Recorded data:

************

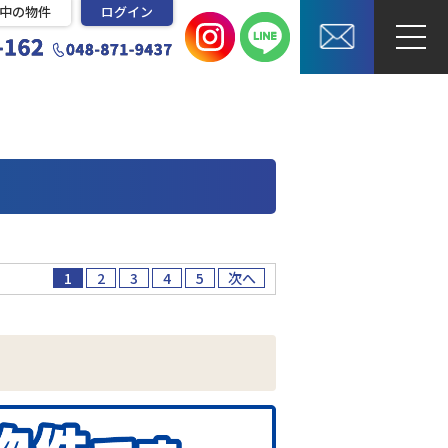
中の物件
ログイン
1
2
3
4
5
次へ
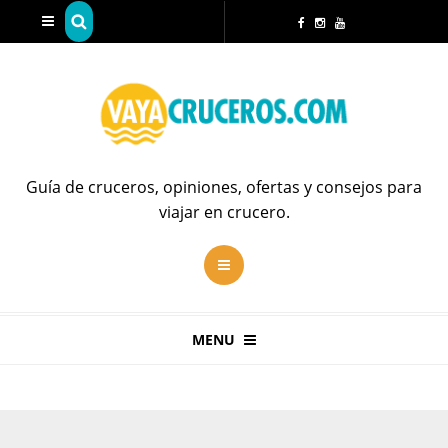
Guía de cruceros, opiniones, ofertas y consejos para
viajar en crucero.
MENU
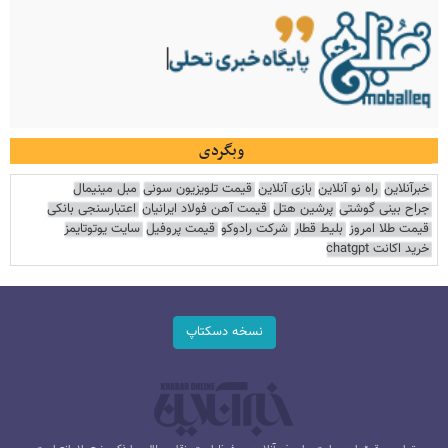
وبگردی
خبرآنلاین
راه نو آنلاین
بازی آنلاین
قیمت تلویزیون سونی
مبل مینیمال
جراح بینی گوشتی
پرشین هتل
قیمت آهن فولاد ایرانیان
اعتبارسنجی بانکی
قیمت طلا امروز
بلیط قطار
شرکت رادوکو
قیمت پروفیل
سایت یوتوتایمز
خرید اکانت chatgpt
نسخه دسکتاپ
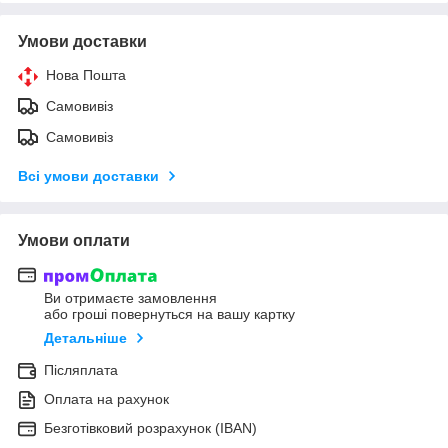
Умови доставки
Нова Пошта
Самовивіз
Самовивіз
Всі умови доставки
Умови оплати
Ви отримаєте замовлення
або гроші повернуться на вашу картку
Детальніше
Післяплата
Оплата на рахунок
Безготівковий розрахунок (IBAN)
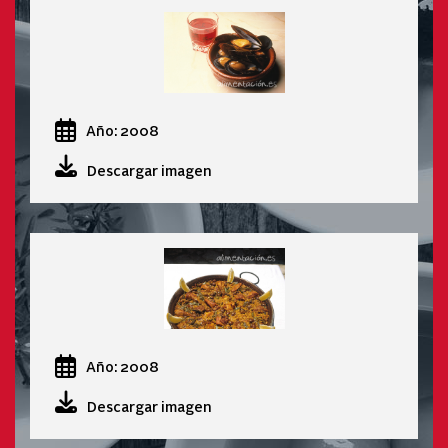
Año: 2008
Descargar imagen
Año: 2008
Descargar imagen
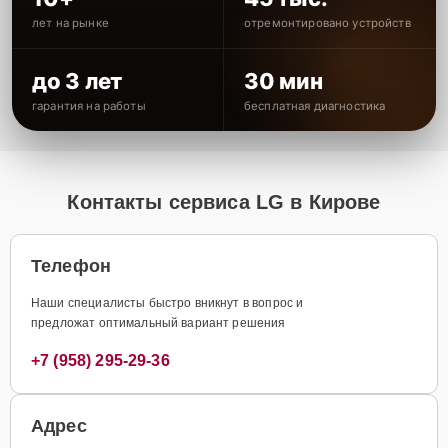
лет на рынке
отремонтировано устройств
до 3 лет
30 мин
гарантия на работы
бесплатная диагностика
Контакты сервиса LG в Кирове
Телефон
Наши специалисты быстро вникнут в вопрос и
предложат оптимальный вариант решения
+7 (958) 295-29-36
Адрес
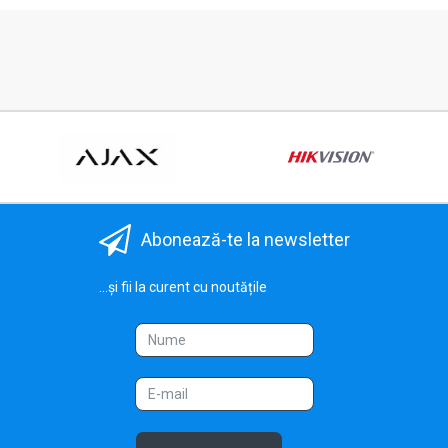
Abonează-te la newsletter
...și fii la curent cu noutățile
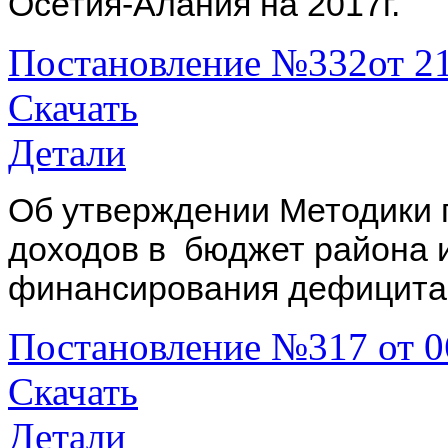
Осетия-Алания на 2017г.
Постановление №332от 21
Скачать
Детали
Об утверждении Методики 
доходов в бюджет района 
финансирования дефицита
Постановление №317 от 0
Скачать
Детали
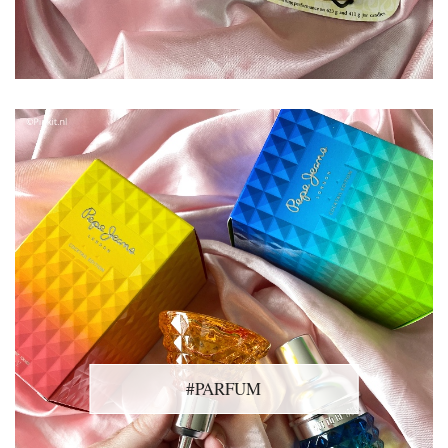
#PARFUM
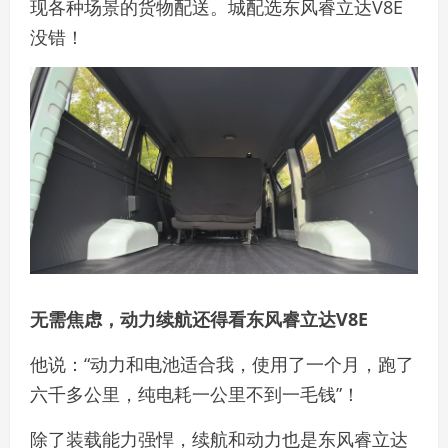
现各种场景的货物配送。城配选东风睿立达V8E
没错！
无需焦虑，动力续航还得看东风睿立达V8E
他说：“动力和电池适合我，使用了一个月，跑了
六千多公里，纯电耗一公里不到一毛钱”！
除了装载能力强悍，续航和动力也是东风睿立达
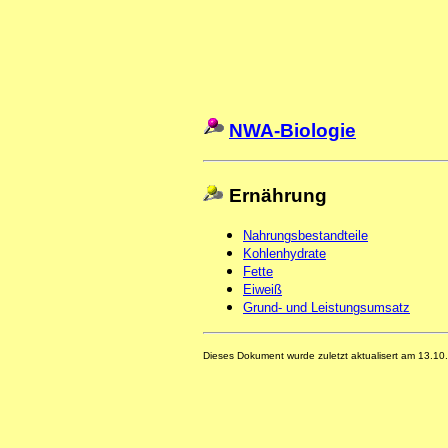
NWA-Biologie
Ernährung
Nahrungsbestandteile
Kohlenhydrate
Fette
Eiweiß
Grund- und Leistungsumsatz
Dieses Dokument wurde zuletzt aktualisert am 13.10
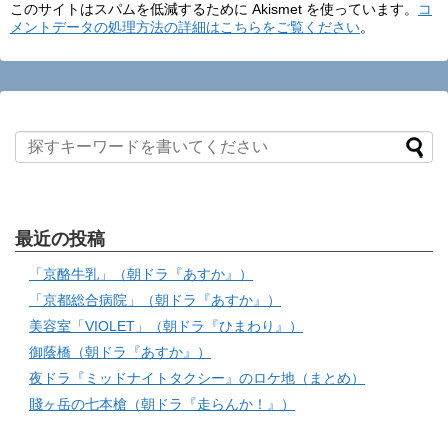
このサイトはスパムを低減するために Akismet を使っています。
コ
メントデータの処理方法の詳細はこちらをご覧ください
。
最近の投稿
「京酪牛乳」（朝ドラ『あすか』）
「京都総合病院」（朝ドラ『あすか』）
美容室「VIOLET」（朝ドラ『ひまわり』）
御蔭橋（朝ドラ『あすか』）
夜ドラ『ミッドナイトタクシー』のロケ地（まとめ）
賤ヶ岳の七本槍（朝ドラ『走らんか！』）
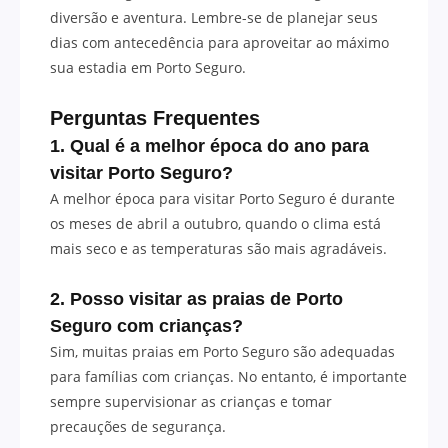
diversão e aventura. Lembre-se de planejar seus
dias com antecedência para aproveitar ao máximo
sua estadia em Porto Seguro.
Perguntas Frequentes
1. Qual é a melhor época do ano para
visitar Porto Seguro?
A melhor época para visitar Porto Seguro é durante
os meses de abril a outubro, quando o clima está
mais seco e as temperaturas são mais agradáveis.
2. Posso visitar as praias de Porto
Seguro com crianças?
Sim, muitas praias em Porto Seguro são adequadas
para famílias com crianças. No entanto, é importante
sempre supervisionar as crianças e tomar
precauções de segurança.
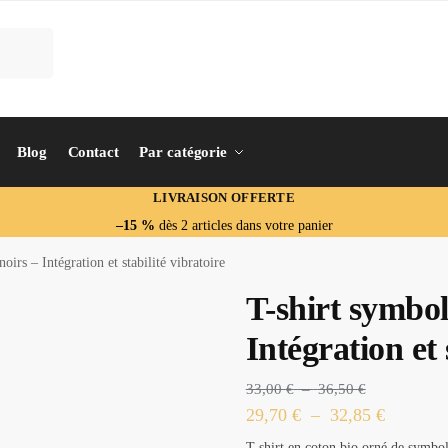
Blog
Contact
Par catégorie
LIVRAISON OFFERTE
–15 %
dès 2 articles dans votre panier
oirs – Intégration et stabilité vibratoire
T-shirt symbol
Intégration et 
33,00
€
–
36,50
€
29,70
€
–
32,85
€
T-shirt en coton bio orné de symbole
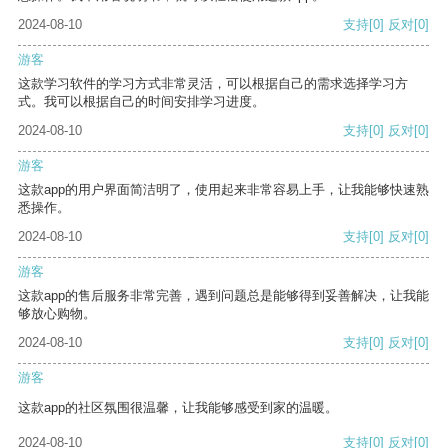
2024-08-10
支持
[0]
反对
[0]
游客
这款学习软件的学习方式非常灵活，可以根据自己的需求选择学习方
式。我可以根据自己的时间安排学习进度。
2024-08-10
支持
[0]
反对
[0]
游客
这款app的用户界面简洁明了，使用起来非常容易上手，让我能够快速熟
悉操作。
2024-08-10
支持
[0]
反对
[0]
游客
这款app的售后服务非常完善，遇到问题总是能够得到妥善解决，让我能
够放心购物。
2024-08-10
支持
[0]
反对
[0]
游客
这款app的社区氛围很温馨，让我能够感受到家的温暖。
2024-08-10
支持
[0]
反对
[0]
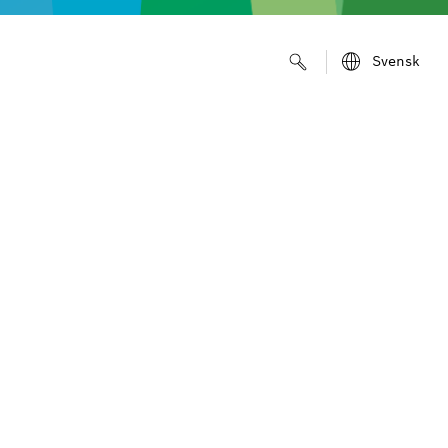
Svensk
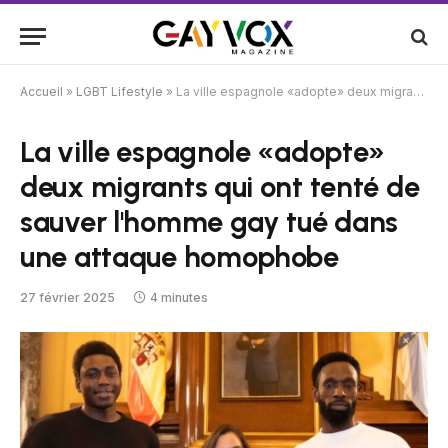
Accueil
»
LGBT Lifestyle
»
La ville espagnole «adopte» deux migrants qui ont tenté de sauver l'homme gay tué dans une attaque homophobe
La ville espagnole «adopte»
deux migrants qui ont tenté de
sauver l'homme gay tué dans
une attaque homophobe
27 février 2025
4 minutes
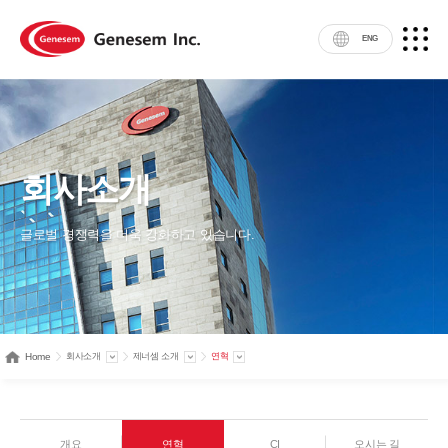
ENG
회사소개
글로벌 경쟁력을 더욱 강화하고 있습니다.
Home
회사소개
제너셈 소개
연혁
개요
연혁
CI
오시는 길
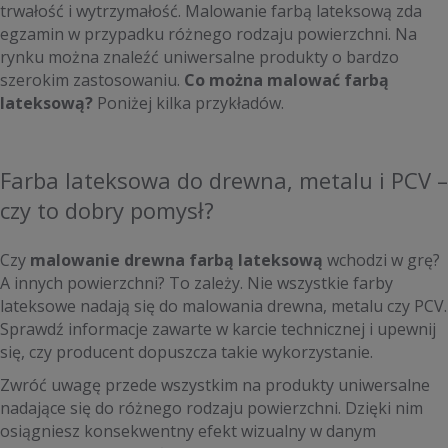
trwałość i wytrzymałość. Malowanie farbą lateksową zda
egzamin w przypadku różnego rodzaju powierzchni. Na
rynku można znaleźć uniwersalne produkty o bardzo
szerokim zastosowaniu.
Co można malować farbą
lateksową?
Poniżej kilka przykładów.
Farba lateksowa do drewna, metalu i PCV –
czy to dobry pomysł?
Czy
malowanie drewna farbą lateksową
wchodzi w grę?
A innych powierzchni? To zależy. Nie wszystkie farby
lateksowe nadają się do malowania drewna, metalu czy PCV.
Sprawdź informacje zawarte w karcie technicznej i upewnij
się, czy producent dopuszcza takie wykorzystanie.
Zwróć uwagę przede wszystkim na produkty uniwersalne
nadające się do różnego rodzaju powierzchni. Dzięki nim
osiągniesz konsekwentny efekt wizualny w danym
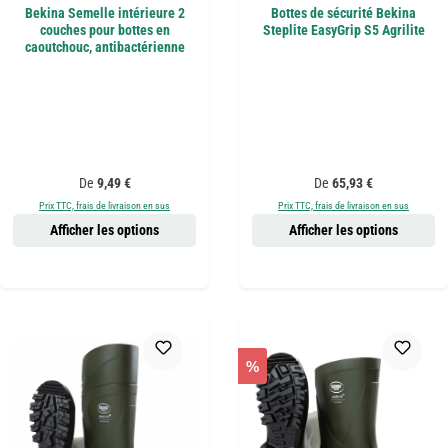
Bekina Semelle intérieure 2
Bottes de sécurité Bekina
couches pour bottes en
Steplite EasyGrip S5 Agrilite
caoutchouc, antibactérienne
Prix régulier :
Prix régulier :
De
9,49 €
De
65,93 €
Prix TTC, frais de livraison en sus
Prix TTC, frais de livraison en sus
Afficher les options
Afficher les options
%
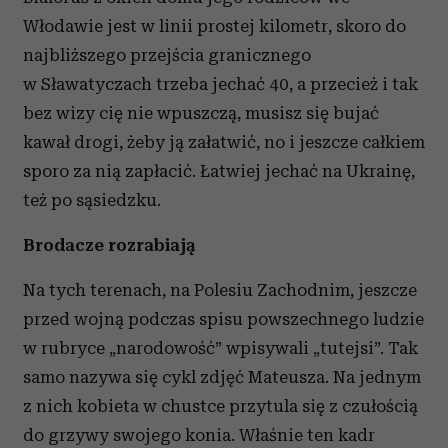
Włodawie jest w linii prostej kilometr, skoro do
najbliższego przejścia granicznego
w Sławatyczach trzeba jechać 40, a przecież i tak
bez wizy cię nie wpuszczą, musisz się bujać
kawał drogi, żeby ją załatwić, no i jeszcze całkiem
sporo za nią zapłacić. Łatwiej jechać na Ukrainę,
też po sąsiedzku.
Brodacze rozrabiają
Na tych terenach, na Polesiu Zachodnim, jeszcze
przed wojną podczas spisu powszechnego ludzie
w rubryce „narodowość” wpisywali „tutejsi”. Tak
samo nazywa się cykl zdjęć Mateusza. Na jednym
z nich kobieta w chustce przytula się z czułością
do grzywy swojego konia. Właśnie ten kadr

************

TO DO:
Count every line in the preceding entries where the string "jeszcze" appears, then state only the total.

TASK RESPONSE:
2